Python SIEM Threat Detection Log Analysis SOC MySQL

What It Does

You point it at a log file or directory. It reads every line, auto-detects the log format, parses each entry into a structured event, and runs a set of detection rules across all events. Anything suspicious generates an alert stored in MySQL for ongoing querying, filtering, and export.

If the IOC database tool is also set up on the same machine, the SIEM automatically cross-references every IP address it encounters against your known-bad indicator list. A match fires a critical alert immediately. No additional configuration required — it detects the database and uses it silently if available.

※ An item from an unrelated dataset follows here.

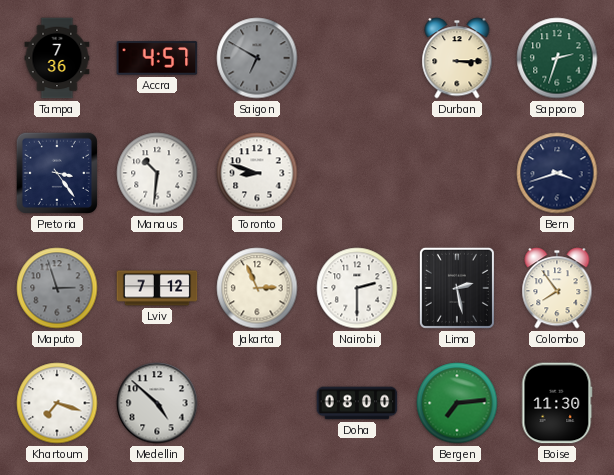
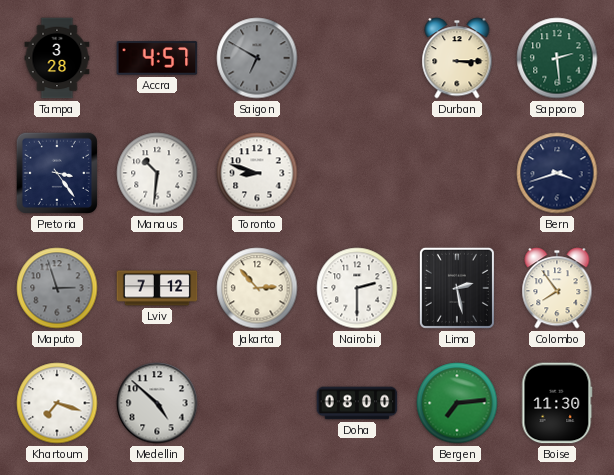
Tampa: 7:36 -> 3:28
Sapporo: 2:33 -> 2:29
Jakarta: 2:56 -> 2:53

It also works with no database at all. Point it at a suspicious log file and it will parse and run detection rules, printing any alerts to the terminal for quick ad-hoc analysis without any setup.


Detection Rules
HIGH
SSH Brute Force
5 or more failed SSH login attempts from the same IP within a configurable time window.
MED
SSH Login Outside Business Hours
Successful SSH authentication before 07:00 or after 22:00.
MED
Web Scanner / 404 Flood
20 or more HTTP 404 responses to the same IP, indicative of automated directory enumeration.
HIGH
Port Scan Detected
Same IP hitting 10 or more unique destination ports in firewall logs.
HIGH
Windows New User Created
Windows Event ID 4720 — new local user account creation, a common persistence technique.
CRIT
Windows New Service Installed
Windows Event ID 7045 — new service installation, frequently used for malware persistence and privilege escalation.
CRIT
IOC Database Match
Source IP matches an active entry in the local IOC database. Cross-tool integration fires automatically during log ingestion.

Supported Log Formats

Log format is auto-detected. You do not need to specify the type manually.


Usage
# Ingest a single log file
python3 siem.py ingest --log /var/log/auth.log

# Ingest an entire directory
python3 siem.py ingest --dir /var/log

# View all critical alerts
python3 siem.py alerts --severity critical

# Terminal dashboard
python3 siem.py dashboard

# Export alerts to CSV
python3 siem.py export --output report.csv

# List all detection rules
python3 siem.py rules

How the Three Tools Fit Together
Log files
|
v
siem.py ingest # parses logs, runs rules, fires alerts
|
+-- checks ioc_db.py # cross-references every IP seen
|
v
MySQL alerts table # stores everything persistently
|
v
siem.py dashboard # terminal overview of alert state
siem.py export # CSV report for sharing or documentation

If the SIEM surfaces a malicious IP, you can feed it back into the IOC database so every future ingestion automatically flags it as a known-bad indicator. The VT Bulk Enricher sits upstream, letting you validate suspicious IPs before committing them to the database.


Why I Built It

Commercial SIEMs like Splunk or Microsoft Sentinel are powerful but they are also expensive, complex to configure, and completely opaque about what they are actually doing under the hood. Building one from scratch forced me to understand exactly how log parsing works, what makes a detection rule reliable versus noisy, and how alert storage and querying needs to be designed to actually be useful during an investigation.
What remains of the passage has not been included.